After a local vigil for George Floyd on May 31, organizers were unsure where to take it from there. Currently living in an isolated town, where many of the organizers aren’t originally from, made them feel distant to the widespread outcry they saw across the nation. 

“It’s easy to say in a small town, ‘well it’s not something we have to deal with here,’ when we see what’s happening in Minnesota and other cities,” says Kyle Jones. He is one of the organizers of “Walking Your Talk,” a series of discussions on how everyone can stand up for racial justice. He says living on an island doesn’t exempt these discussions from happening close to home.

“You may not be experiencing oppression or the inequality or have any experience of the group that you want to support. But that’s the point of being an ally,” Jones says.

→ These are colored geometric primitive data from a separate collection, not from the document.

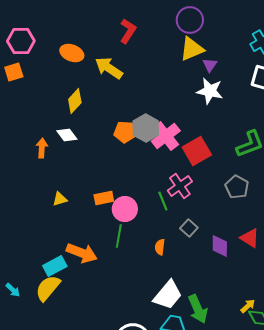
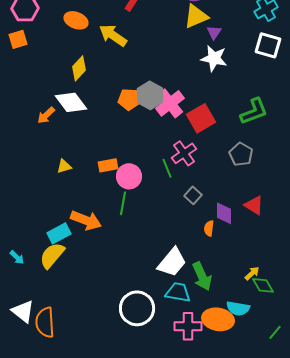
white diamond: (67, 135) -> (71, 102), size x1.5
orange arrow: (42, 148) -> (46, 115), turned -138
orange semicircle: (160, 247) -> (209, 228), moved

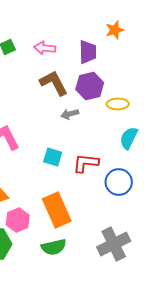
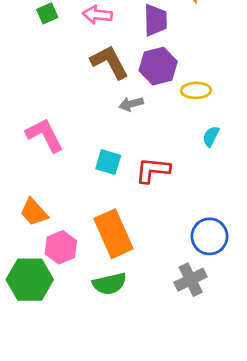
cyan semicircle: (129, 138) -> (211, 136), size x0.7
blue circle: (119, 182) -> (210, 236), moved
gray cross: (114, 244) -> (191, 280), size x0.7

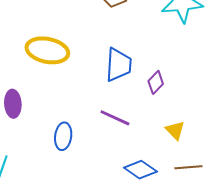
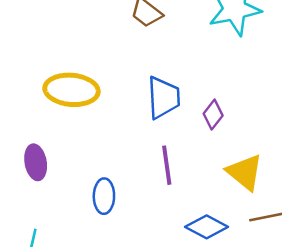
purple line: (115, 118) -> (167, 165), turned 64
yellow triangle: (175, 130) -> (245, 172), size x1.5

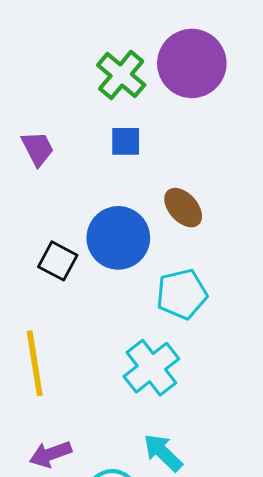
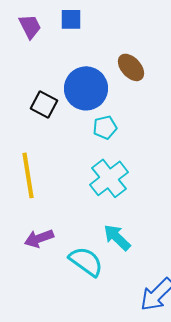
blue square: (126, 141) -> (71, 19), moved
cyan pentagon: (182, 294) -> (105, 127), moved, size x0.7

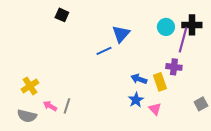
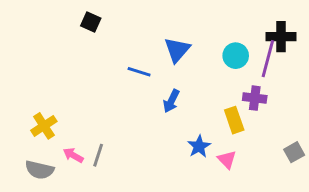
cyan circle: (166, 27) -> (236, 56), moved
blue line: (104, 51) -> (139, 72), moved, turned 42
blue arrow: (139, 79) -> (171, 101), moved, turned -84

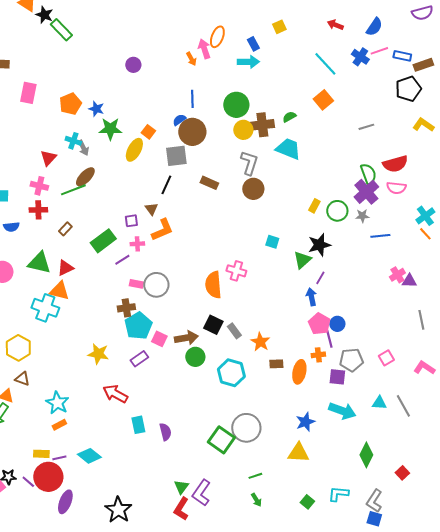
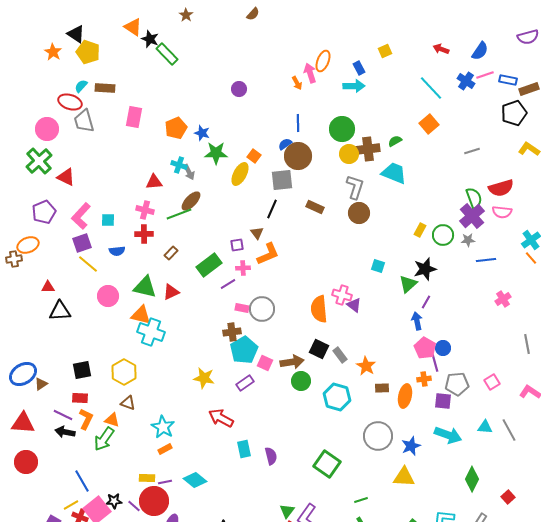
red triangle: (48, 158) -> (154, 182), turned 42
purple triangle: (409, 281) -> (354, 305), moved, turned 35
orange triangle: (59, 291) -> (141, 315), moved
gray circle: (246, 428) -> (378, 436), moved

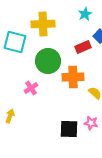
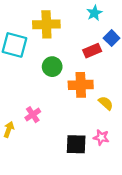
green circle: (48, 61) -> (52, 67), size x0.7
pink cross: (31, 88) -> (33, 115), moved

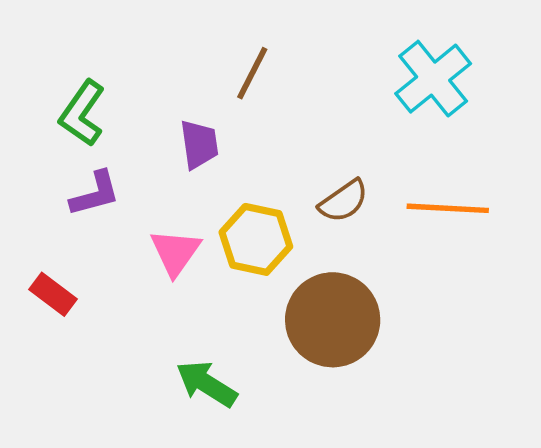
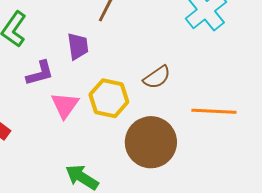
purple L-shape: (95, 194) -> (40, 73), moved
orange line: (448, 208) -> (214, 111), moved

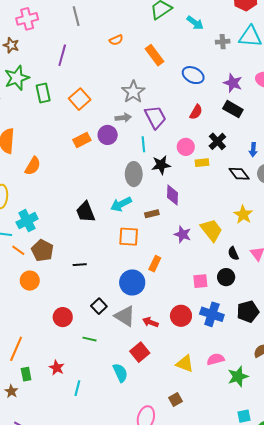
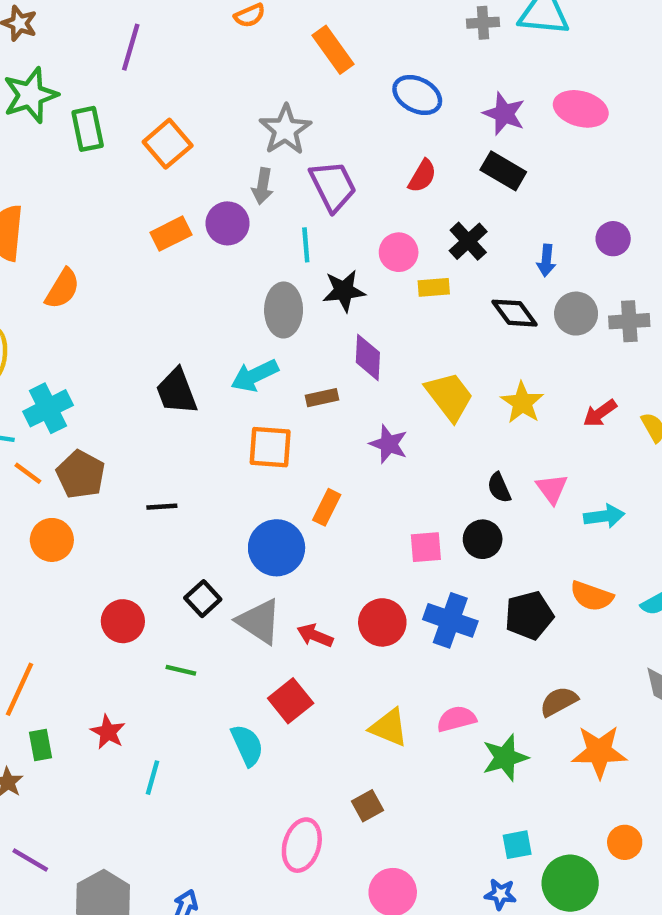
gray arrow: (123, 118) -> (263, 186), turned 105
yellow trapezoid: (211, 230) -> (449, 396), moved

He says the series offers a nonjudgmental space to learn what an ally is and how to be better at it.

As a gay white man, Jones can be stigmatized for his sexual orientation. But he was also born with plenty of privileges.

“It’s working within your privilege to be able to offer an opportunity other people might not otherwise have,”  he says. 

The LGBTQ group Community Roots put this together. Jones says the group was considering celebrating Pride month with a walk. But this talk seemed more appropriate.

“We can’t really celebrate Pride as we continue to see other people being oppressed,” he says.

Pride month is known for colorful parades celebrating one’s right to be out. But Jones notes that New York City’s first Pride march commemorated the Stonewall Riots in New York in 1969, when gay and transgender people confronted police harassment. One of the movements most instrumental figures was Black trans woman Marsha P. Johnson.

“Pride did come from marginalized people of color who spoke up for the rights of trans folks and individuals who experienced that oppression,” Jones says.

A walk to honor June 19 — or Juneteenth — which marks the end of slavery in the United States, is planned for 7 p.m Friday at Wrangell’s Inner Harbor.